We don't see this often.  We'd love to take a look at your environment.  Would you be able to create a ticket so we can investigate?

I think i might be facing similar behavior as what TS is facing. A switch that is stack capable but not in stack mode, but false alerts being sent out as stack status has changed. Running on NPM 12.0

This is a bug we're tracking in our case: NPM-3131.

Sorry, didn't see this reply earlier.  It's Case # 1018114.  I still haven't gotten a fix.  I believe it's a design issue, as the poller writes a '0' into the database when the snmp query times out/is lost mid-transfer.  For some values this makes sense, like a traffic counter or temperature (so a graph over time show missed values as 'empty'), but for others (like 'uptime' or this stack member count) it doesn't.  This occurs frequently in our environment only for our China Offices which have very poor connectivity, with periods every day of high latency and packet loss on the VPN links traversing the regular Internet in/out of China.  The poller is in the UK and when connectivity is right on the border of unusable, we get very frequent occurrences of these stack change alerts.

This was not fixed in 12.0.1.

I have yet to see a fix, besides silencing the alerting, or increasing the alert trigger duration, so the value changes back in the next polling cycle before triggering the alarm.  The ticket was closed with status of "This appears to be a known bug with the product.

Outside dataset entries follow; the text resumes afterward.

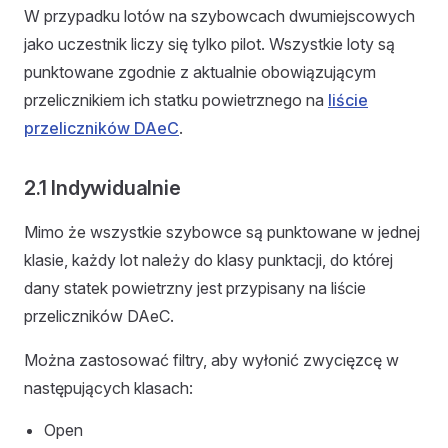
W przypadku lotów na szybowcach dwumiejscowych
jako uczestnik liczy się tylko pilot. Wszystkie loty są
punktowane zgodnie z aktualnie obowiązującym
przelicznikiem ich statku powietrznego na
liście
przeliczników DAeC
.
2.1 Indywidualnie
Mimo że wszystkie szybowce są punktowane w jednej
klasie, każdy lot należy do klasy punktacji, do której
dany statek powietrzny jest przypisany na liście
przeliczników DAeC.
Można zastosować filtry, aby wyłonić zwycięzcę w
następujących klasach:
Open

Our Engineering team is working on the fix for this issue though no ETA has been specified yet."

I just enabled this alert, and the only hit so far was a false positive from a WS-C2960S-24PS-L that is not stacked.

I checked the Release notes for NPM12.1 as of March 14, 2017, and there's no mention of the bug, or slebbon's case.

=Foon=

I can confirm that upgrading to the latest March 2017 releases hasn't resolved this issue yet.

i think i noticed a similar root-cause issue with the Netflow CBWFQ polling today as well, but I don't have time to open a support case and go through all the motions to report it right now.  Basically the CBWFQ graph shows the same value that was last recorded successfully for times the poller failed to capture data.  I have a bunch of netflow graphs with a 'hole' in the data where all the values are 0 for an interval of a few minutes (i didn't look for root cause, but i can assume the netflow collector or netflow data was lost for this interval, as the actual data of the circuit certainly wasn't 0 in this interval); but during the same interval the CBWFQ graphs show a completely flat-line value for the entire duration as whatever each section's value was last until polling data resumes.  Basically the inverse of the Switch stack polling issue.

The root causes of both these seem the same type of mistake.  The switch stack poller stores a '0' for a failed poll, when it should keep the 'last' value, and the CBWFQ poller stores the last poll value again in the next interval, when it should actually store a '0'.

Back in the day in Cacti/rrdtool this was a mistake of selecting the wrong data type. (http://oss.oetiker.ch/rrdtool/tut/rrd-beginners.en.html )  In Solarwinds, it seems to be an exercise in trying to explain to support why the developers choose the wrong data type, while they make excuses that the development team probably knows better than I do what values should be recorded for my switch which lost some polling data replies due to horribly unreliable Chinese Internet access.

Any updates on this? I sent roughly 1000 emails to myself. The alert manager said that 0 devices would trigger.